Question

How will you weight the sun that estimates its mass? The mean orbital radius of the earth around the sun is $1.5 \times {10^{11}}m$.

Answer 1

Hint: The earth revolves around the sun along an orbital path. The earth to keep its circular motion, it needs a centripetal force that will keep it in orbit.
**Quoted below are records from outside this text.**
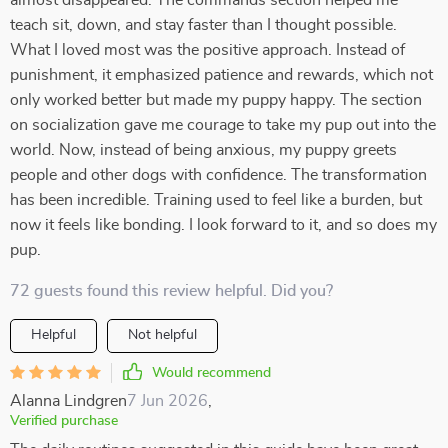
almost disappeared. The commands section helped me
teach sit, down, and stay faster than I thought possible.
What I loved most was the positive approach. Instead of
punishment, it emphasized patience and rewards, which not
only worked better but made my puppy happy. The section
on socialization gave me courage to take my pup out into the
world. Now, instead of being anxious, my puppy greets
people and other dogs with confidence. The transformation
has been incredible. Training used to feel like a burden, but
now it feels like bonding. I look forward to it, and so does my
pup.
72 guests found this review helpful. Did you?
Helpful
Not helpful
Would recommend
Alanna Lindgren
7 Jun 2026
,
Verified purchase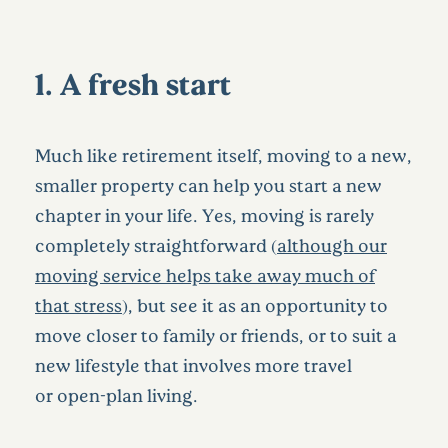
1. A fresh start
Much like retirement itself, moving to a new,
smaller property can help you start a new
chapter in your life. Yes, moving is rarely
completely straightforward (
although our
moving service helps take away much of
that stress
), but see it as an opportunity to
move closer to family or friends, or to suit a
new lifestyle that involves more travel
or open-plan living.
Here, the gravitational force(between sun and earth) supplies the required centripetal force.

Formula Used:
The object of mass m at a distance $R$ from a body of mass $M$, feels a gravitational force
${F_G} = \dfrac{{GMm}}{{{R^2}}}$
where, $G$ is the universal gravitational constant.
For an object of mass $m$ rotating with velocity $v$ along a circular path of radius $R$ obtains a centripetal force
${F_c} = \dfrac{{m{v^2}}}{R}$

Complete step by step answer:
Given:
The mean orbital radius of the earth around the sun is $1.5 \times {10^{11}}m$.
To get: The mass of the sun.
Step 1:
Let the mass of the sun is ${M_s}$, the mass of the earth is ${M_e}$, the distance between them that is the orbital radius is $R = 1.5 \times {10^{11}}m$.
Hence, represent the gravitational force acting on the earth ${F_G}$ from eq (1) with current variables.
${F_G} = \dfrac{{G{M_s}{M_e}}}{{{R^2}}}$
Now calculate the centripetal force on earth ${F_c}$ from eq (2)
${F_c} = \dfrac{{{M_e}{v_e}^2}}{R}$
where, ${v_e}$ is the velocity of earth.
Step 2:
Now as the gravitational force ${F_G}$ supplies the required centripetal force ${F_c}$, so they are equal.
Equate the eq (3) and eq (4)
$
  {F_G} = {F_c} \\
   \Rightarrow \dfrac{{G{M_s}{M_e}}}{{{R^2}}} = \dfrac{{{M_e}{v_e}^2}}{R} \\
 $
Hence rewrite the relation to get an expression for the mass of the sun ${M_s}$.
${M_s} = \dfrac{{{v_e}^2R}}{G}$
Step 3:
The orbital radius of the earth around the sun is $R = 1.5 \times {10^{11}}m$.
Hence, for one complete orbit, the earth traverses a path of the circumference of the orbit, that is $2\pi R$.
The earth takes 1 year to complete an orbit around the sun.
So, the time period is
 $
  T = 365 \times 24 \times 60 \times 60s \\
   \Rightarrow T = 3.2 \times {10^7}s \\
 $
Hence, the velocity of the earth ${v_e}$ is found to be
$
  {v_e} = \dfrac{{2\pi R}}{T} \\
   \Rightarrow {v_e} = \dfrac{{2 \times 3.14 \times 1.5 \times {{10}^{11}}}}{{3.2 \times {{10}^7}}}m.{s^{ - 1}} \\
 $
Step 4:
The value of the universal gravitational constant is $G = 6.67 \times {10^{ - 11}}N.{m^2}.k{g^{ - 2}}$.
Calculate the mass of the sun ${M_s}$ from eq (5) by putting all the required values
$
  {M_s} = \dfrac{{{v_e}^2R}}{G} \\
   \Rightarrow {M_s} = \dfrac{{{{\left( {\dfrac{{2 \times 3.14 \times 1.5 \times {{10}^{11}}}}{{3.2 \times {{10}^7}}}} \right)}^2} \times 1.5 \times {{10}^{11}}}}{{6.67 \times {{10}^{ - 11}}}}kg \\
   \Rightarrow {M_s} = \dfrac{{{{\left( {2.94 \times {{10}^4}} \right)}^2} \times 1.5 \times {{10}^{22}}}}{{6.67}}kg \\
   \Rightarrow {M_s} = 8.64 \times {10^8} \times 0.22 \times {10^{22}}kg \\
   \Rightarrow {M_s} = 1.9 \times {10^{30}}kg \\
 $
$\therefore $ The mass of the sun ${M_s}$ is $1.9 \times {10^{30}}kg$.
Final Answer:
Thus by using the laws of gravitation and the simple newtonian mechanics you can estimate the weight of the sun rather the mass of the sun as ${M_s} = 1.9 \times {10^{30}}kg$.

Note: You can consider the orbit of the earth around the sun as a circular one. You should be careful with units while putting the values. Though $G$ is universal gravitational constant it is not just a number it has a prominent unit corresponding to its value. You should be careful while using it. Also note that all the units are in a particular system for example S.I units in this case. Here we are neglecting the interaction of earth with other planets(masses) in order to calculate the centripetal force on it.